Elle secoua la tête de dépit.

— Tu n'es pas sur scène.

— Un artiste est perpétuellement sur scène. Le sujet de mon prochain sketch peut se trouver n'importe où...

Il tourna la tête en direction du serveur qui se faufilait entre les tables et le désigna du menton.

— Ce jeune serveur harassé par les commandes urgentes de clients exigeants, ou... cette femme là-bas qui dévore son fiancé des yeux en espérant trouver une bague dans sa flûte de champagne... À moins que nous ne leur préférions ce couple de retraités en train de se disputer de l'autre côté de la rue !

Un grand sourire juvénile éclaira son visage au moment où la grand-mère frappa son présumé mari du lourd sac qu'elle tenait à la main.
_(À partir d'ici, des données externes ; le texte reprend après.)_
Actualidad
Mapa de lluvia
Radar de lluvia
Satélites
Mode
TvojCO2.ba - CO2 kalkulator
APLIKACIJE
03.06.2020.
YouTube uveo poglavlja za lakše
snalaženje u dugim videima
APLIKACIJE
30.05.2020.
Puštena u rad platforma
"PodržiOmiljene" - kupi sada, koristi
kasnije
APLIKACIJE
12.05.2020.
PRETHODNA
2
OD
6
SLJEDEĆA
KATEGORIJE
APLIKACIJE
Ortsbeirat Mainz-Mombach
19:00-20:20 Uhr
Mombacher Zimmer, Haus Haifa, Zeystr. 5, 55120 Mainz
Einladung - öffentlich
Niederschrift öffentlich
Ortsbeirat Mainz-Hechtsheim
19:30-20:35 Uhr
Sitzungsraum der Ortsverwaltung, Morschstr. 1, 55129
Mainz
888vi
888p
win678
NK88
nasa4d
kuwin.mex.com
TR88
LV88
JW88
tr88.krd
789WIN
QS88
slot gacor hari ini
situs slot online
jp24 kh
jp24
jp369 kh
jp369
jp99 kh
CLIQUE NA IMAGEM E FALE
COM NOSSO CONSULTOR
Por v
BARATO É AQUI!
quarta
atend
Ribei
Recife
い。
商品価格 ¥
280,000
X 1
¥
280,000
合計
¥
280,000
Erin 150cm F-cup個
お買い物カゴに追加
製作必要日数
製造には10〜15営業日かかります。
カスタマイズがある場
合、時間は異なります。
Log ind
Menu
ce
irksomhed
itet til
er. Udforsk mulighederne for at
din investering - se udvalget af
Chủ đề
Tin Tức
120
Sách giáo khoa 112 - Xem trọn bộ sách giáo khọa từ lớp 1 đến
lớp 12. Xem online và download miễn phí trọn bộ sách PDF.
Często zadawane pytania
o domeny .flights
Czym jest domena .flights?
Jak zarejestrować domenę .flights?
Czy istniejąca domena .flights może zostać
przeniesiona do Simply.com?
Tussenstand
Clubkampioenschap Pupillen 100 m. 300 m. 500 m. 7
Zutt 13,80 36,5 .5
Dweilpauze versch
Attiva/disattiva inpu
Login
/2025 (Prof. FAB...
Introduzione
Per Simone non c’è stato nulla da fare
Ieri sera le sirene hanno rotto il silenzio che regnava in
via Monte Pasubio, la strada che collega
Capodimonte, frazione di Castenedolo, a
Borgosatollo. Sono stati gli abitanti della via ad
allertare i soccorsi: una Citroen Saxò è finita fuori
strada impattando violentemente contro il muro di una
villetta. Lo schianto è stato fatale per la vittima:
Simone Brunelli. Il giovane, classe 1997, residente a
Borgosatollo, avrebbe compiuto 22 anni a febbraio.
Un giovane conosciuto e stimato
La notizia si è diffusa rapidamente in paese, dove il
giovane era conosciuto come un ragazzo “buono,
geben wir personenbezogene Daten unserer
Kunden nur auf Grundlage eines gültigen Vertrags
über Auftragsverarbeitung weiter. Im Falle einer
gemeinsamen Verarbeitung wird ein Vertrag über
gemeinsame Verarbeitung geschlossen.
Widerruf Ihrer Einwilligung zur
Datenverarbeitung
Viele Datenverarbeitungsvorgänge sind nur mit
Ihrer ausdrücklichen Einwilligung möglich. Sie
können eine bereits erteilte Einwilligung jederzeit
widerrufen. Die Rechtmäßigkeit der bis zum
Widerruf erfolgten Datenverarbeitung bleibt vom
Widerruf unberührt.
Chloé, qui venait tout juste de les remarquer, ne put retenir son rire devant ce pauvre homme qui parait au mieux les coups de sa femme. La situation, plutôt cocasse, ne se présentait pas tous les jours.

— Je suis sûr que tu penches pour papy battu.

— Mais le pauvre !

Ils rirent et le repas se poursuivit ainsi, ponctué des remarques parfois trop justes mais toujours décalées de Jérôme sur le monde qui l'entourait.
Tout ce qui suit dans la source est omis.